[Stored data entries]
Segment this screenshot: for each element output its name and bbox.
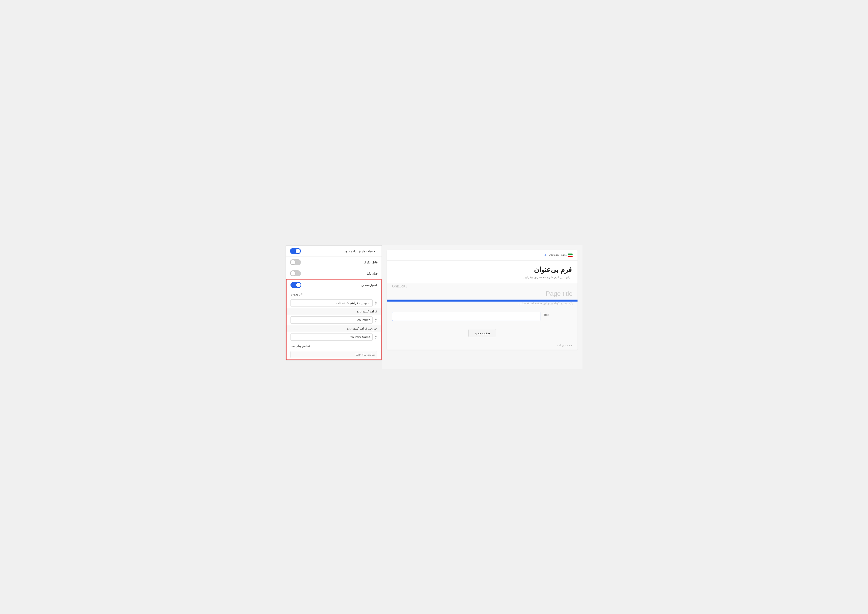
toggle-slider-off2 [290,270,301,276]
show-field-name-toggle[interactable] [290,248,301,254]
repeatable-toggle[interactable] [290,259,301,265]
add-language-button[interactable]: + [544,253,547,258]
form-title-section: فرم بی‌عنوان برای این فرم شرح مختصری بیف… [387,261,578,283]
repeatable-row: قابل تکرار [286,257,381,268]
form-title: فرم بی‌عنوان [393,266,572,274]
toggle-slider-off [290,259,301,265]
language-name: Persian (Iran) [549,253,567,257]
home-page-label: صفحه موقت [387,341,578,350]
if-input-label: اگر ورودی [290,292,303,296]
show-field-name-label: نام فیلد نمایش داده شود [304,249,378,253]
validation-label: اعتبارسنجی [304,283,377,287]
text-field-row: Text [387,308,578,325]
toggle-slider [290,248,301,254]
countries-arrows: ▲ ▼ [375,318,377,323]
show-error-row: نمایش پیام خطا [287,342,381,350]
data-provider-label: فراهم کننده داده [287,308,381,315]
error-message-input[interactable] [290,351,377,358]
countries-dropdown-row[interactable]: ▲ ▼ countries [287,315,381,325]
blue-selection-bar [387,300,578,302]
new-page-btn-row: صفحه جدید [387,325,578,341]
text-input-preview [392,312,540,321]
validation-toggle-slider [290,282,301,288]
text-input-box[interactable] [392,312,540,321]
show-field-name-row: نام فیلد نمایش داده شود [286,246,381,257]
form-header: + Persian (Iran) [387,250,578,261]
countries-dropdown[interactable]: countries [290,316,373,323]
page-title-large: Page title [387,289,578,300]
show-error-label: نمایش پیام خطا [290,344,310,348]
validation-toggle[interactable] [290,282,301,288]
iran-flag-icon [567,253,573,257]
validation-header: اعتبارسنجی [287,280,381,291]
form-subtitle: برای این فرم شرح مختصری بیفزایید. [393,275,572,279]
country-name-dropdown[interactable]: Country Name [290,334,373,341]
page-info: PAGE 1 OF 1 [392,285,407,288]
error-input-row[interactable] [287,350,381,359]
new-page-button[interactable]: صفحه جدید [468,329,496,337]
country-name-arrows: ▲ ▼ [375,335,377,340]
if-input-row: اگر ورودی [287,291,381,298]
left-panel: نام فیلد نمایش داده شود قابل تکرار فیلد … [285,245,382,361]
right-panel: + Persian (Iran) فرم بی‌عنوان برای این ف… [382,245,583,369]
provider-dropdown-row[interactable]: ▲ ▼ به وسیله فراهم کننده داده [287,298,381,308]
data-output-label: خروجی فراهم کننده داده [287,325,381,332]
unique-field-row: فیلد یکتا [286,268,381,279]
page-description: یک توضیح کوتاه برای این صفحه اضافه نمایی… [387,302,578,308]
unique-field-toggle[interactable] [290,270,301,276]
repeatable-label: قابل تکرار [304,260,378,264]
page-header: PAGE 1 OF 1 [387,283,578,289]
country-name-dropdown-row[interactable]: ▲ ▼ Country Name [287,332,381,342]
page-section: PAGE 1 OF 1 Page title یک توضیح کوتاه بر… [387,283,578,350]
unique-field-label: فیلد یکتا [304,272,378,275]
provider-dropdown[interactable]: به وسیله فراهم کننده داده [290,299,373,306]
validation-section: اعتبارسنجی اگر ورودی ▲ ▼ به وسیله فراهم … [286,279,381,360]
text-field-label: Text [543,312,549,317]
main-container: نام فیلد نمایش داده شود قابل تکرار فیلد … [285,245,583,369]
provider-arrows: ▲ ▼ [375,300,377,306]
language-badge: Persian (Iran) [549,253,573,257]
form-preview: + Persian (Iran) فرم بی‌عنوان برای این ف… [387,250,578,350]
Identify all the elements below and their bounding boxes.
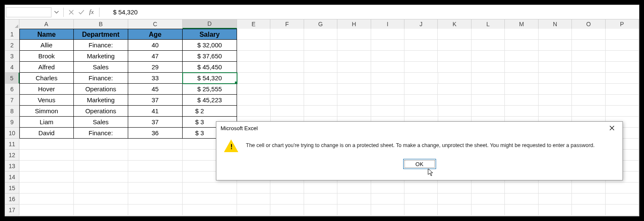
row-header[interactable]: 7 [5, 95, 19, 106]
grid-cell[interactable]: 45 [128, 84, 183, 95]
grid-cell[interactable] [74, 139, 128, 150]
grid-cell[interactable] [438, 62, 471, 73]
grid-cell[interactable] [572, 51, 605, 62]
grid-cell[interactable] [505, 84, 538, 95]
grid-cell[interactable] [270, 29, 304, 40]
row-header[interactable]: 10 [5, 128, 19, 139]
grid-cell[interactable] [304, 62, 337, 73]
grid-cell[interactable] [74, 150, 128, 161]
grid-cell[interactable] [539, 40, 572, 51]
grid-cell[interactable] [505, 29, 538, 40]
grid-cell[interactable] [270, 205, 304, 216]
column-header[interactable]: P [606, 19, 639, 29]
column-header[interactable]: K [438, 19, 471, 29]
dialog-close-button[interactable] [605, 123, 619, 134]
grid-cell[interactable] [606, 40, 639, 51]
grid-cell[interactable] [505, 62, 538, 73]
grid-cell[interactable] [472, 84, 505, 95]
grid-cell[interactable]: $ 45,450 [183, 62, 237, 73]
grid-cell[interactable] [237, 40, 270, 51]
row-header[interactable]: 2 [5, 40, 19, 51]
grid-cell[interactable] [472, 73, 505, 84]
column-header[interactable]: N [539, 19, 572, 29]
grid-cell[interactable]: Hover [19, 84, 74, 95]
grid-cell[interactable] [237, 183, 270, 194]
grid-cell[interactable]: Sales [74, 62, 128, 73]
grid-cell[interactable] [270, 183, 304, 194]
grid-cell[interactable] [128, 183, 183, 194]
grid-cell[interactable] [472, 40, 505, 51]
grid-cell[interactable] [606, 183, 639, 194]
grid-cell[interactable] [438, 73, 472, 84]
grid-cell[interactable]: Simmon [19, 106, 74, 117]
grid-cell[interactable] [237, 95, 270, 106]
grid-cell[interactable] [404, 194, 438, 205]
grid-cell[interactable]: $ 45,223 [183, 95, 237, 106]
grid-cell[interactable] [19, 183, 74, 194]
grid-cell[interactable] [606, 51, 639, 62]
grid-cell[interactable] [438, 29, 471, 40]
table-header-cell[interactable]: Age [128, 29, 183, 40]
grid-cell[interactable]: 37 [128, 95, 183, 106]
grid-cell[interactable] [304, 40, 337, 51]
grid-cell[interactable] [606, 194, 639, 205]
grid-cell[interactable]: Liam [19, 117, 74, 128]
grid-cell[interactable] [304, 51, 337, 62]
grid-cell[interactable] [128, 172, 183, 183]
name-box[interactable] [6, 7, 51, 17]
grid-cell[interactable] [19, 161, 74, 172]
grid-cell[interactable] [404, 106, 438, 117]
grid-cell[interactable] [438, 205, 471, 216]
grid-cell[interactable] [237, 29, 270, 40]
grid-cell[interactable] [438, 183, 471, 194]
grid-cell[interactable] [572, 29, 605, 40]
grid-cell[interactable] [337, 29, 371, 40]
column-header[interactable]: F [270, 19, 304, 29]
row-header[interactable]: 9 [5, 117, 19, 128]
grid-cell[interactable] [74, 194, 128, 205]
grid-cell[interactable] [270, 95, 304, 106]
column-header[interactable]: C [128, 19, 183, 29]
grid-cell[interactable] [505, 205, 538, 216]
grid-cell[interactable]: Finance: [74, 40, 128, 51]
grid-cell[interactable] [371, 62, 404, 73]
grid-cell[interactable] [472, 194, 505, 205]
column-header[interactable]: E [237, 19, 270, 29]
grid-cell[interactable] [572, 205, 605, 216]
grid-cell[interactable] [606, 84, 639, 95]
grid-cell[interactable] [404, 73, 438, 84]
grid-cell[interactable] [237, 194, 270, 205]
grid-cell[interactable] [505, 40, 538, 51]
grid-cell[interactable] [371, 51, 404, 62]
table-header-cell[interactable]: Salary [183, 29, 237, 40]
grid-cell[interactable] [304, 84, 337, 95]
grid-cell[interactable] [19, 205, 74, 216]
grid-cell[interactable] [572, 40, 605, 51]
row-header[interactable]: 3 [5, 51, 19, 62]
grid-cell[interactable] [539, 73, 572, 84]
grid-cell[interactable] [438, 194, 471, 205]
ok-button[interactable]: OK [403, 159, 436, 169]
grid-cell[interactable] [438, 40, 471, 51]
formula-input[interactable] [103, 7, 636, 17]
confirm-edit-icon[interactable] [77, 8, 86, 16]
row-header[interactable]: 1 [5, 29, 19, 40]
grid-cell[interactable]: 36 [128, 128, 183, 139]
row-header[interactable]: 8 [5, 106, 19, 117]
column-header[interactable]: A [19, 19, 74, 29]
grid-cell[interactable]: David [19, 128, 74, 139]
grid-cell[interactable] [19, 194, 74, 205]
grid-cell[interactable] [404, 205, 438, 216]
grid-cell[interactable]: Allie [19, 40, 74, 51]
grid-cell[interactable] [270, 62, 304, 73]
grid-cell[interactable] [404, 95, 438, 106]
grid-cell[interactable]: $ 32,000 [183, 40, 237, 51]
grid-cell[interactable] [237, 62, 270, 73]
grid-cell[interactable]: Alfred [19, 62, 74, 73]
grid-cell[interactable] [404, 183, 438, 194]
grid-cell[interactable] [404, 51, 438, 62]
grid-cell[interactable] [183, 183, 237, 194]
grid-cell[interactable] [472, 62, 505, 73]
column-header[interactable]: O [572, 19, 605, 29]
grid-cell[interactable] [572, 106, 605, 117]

[EXERCISE PROMPT]
The lines that contain the word "پیام" are wanted; copy each of them from the records.

[FINISHED TASK]
show-error-row: نمایش پیام خطا [287,342,381,350]
show-error-label: نمایش پیام خطا [290,344,310,348]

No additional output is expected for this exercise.